Methods: Relevant studies (N = 19) of vedolizumab, adalimumab, infliximab, golimumab, ustekinumab, and tofacitinib were identified. Study design differences were addressed by assessing efficacy outcomes conditional on response at maintenance initiation. Primary analysis used fixed-effect models to estimate odds ratios for efficacy and safety endpoints.

Results: Compared with vedolizumab 300 mg, adalimumab 160/80 mg was associated with less clinical remission (odds ratio, 0.69 [95% credible interval, 0.54–0.88]), and infliximab 5 mg/kg was associated with more clinical remission (1.67 [1.16–2.42]) and response (1.63 [1.15–2.30]). Adalimumab 40 mg, golimumab 50 mg, and ustekinumab 90 mg Q12W had significantly lower clinical remission rates during maintenance (0.62 [0.45–0.86], 0.55 [0.32–0.95], and 0.59 [0.35–0.99]) versus vedolizumab 300 mg Q8W. Response results were similar.

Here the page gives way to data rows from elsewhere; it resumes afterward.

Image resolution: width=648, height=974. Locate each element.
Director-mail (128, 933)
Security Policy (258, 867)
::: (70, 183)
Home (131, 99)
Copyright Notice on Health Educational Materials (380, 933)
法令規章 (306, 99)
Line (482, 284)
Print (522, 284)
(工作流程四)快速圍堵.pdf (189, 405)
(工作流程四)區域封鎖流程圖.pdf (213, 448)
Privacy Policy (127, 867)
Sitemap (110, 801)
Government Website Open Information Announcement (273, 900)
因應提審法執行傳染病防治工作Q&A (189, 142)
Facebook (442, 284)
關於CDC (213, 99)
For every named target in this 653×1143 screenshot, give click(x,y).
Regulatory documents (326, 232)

Tofacitinib 10 mg had the highest maintenance treatment efficacy estimates and highest infection risk.

Conclusion: Network meta-analysis and novel integrated benefit-risk analysis suggest a potentially favorable efficacy-safety balance for vedolizumab vs adalimumab and other advanced UC therapies.



中文翻译:

整合维多珠单抗与其他先进疗法的疗效和安全性,以评估溃疡性结肠炎治疗的净临床益处:网络荟萃分析

摘要

目标:因为只进行了一项针对中重度 UC 的生物制剂头对头随机试验,间接治疗比较仍然很重要。本系统评价和网络荟萃分析使用维多珠单抗作为参考,检查了生物制剂和托法替尼对中重度 UC 的疗效和安全性。

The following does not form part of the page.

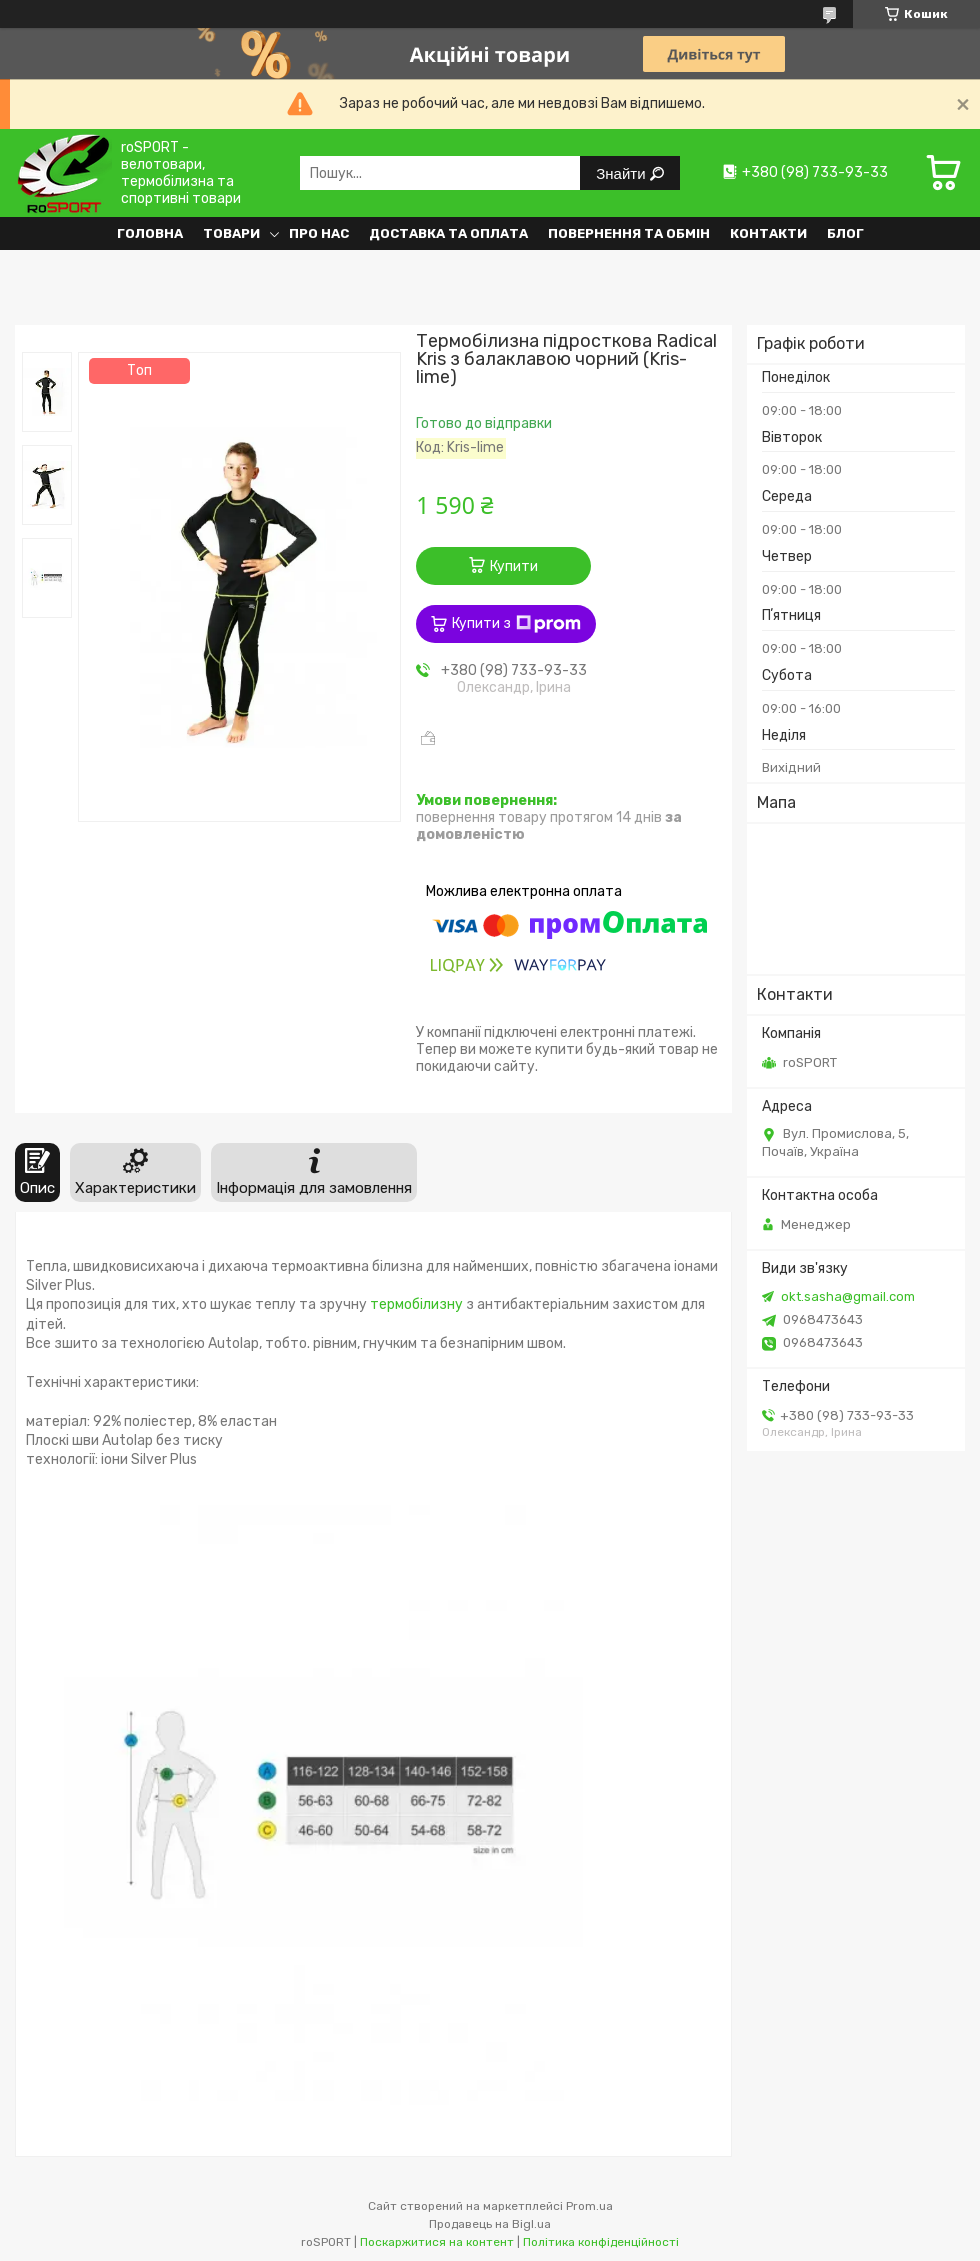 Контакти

方法:确定了维多珠单抗、阿达木单抗、英夫利昔单抗、戈利木单抗、优特克单抗和托法替尼的相关研究(N = 19)。通过评估以维持治疗开始时的反应为条件的疗效结果来解决研究设计差异。主要分析使用固定效应模型来估计疗效和安全性终点的优势比。

结果:与维多珠单抗 300 mg 相比,阿达木单抗 160/80 mg 与较少的临床缓解相关(优势比,0.69 [95% 可信区间,0.54–0.88]),而英夫利昔单抗 5 mg/kg 与更多的临床缓解相关(1.67 [1.16–2.42]) 和响应 (1.63 [1.15–2.30])。阿达木单抗 40 毫克、戈利木单抗 50 毫克和优特克单抗 90 毫克 Q12W 在维持期间的临床缓解率显着降低(0.62 [0.45–0.86]、0.55 [0.32–0.95] 和 0.59 [0.35–0.99])与 3.0W 维多珠单抗相比 响应结果相似。托法替尼 10 mg 具有最高的维持治疗疗效估计值和最高的感染风险。

结论:网络荟萃分析和新的综合收益-风险分析表明,维多珠单抗与阿达木单抗和其他先进的 UC 疗法具有潜在的有利疗效-安全平衡。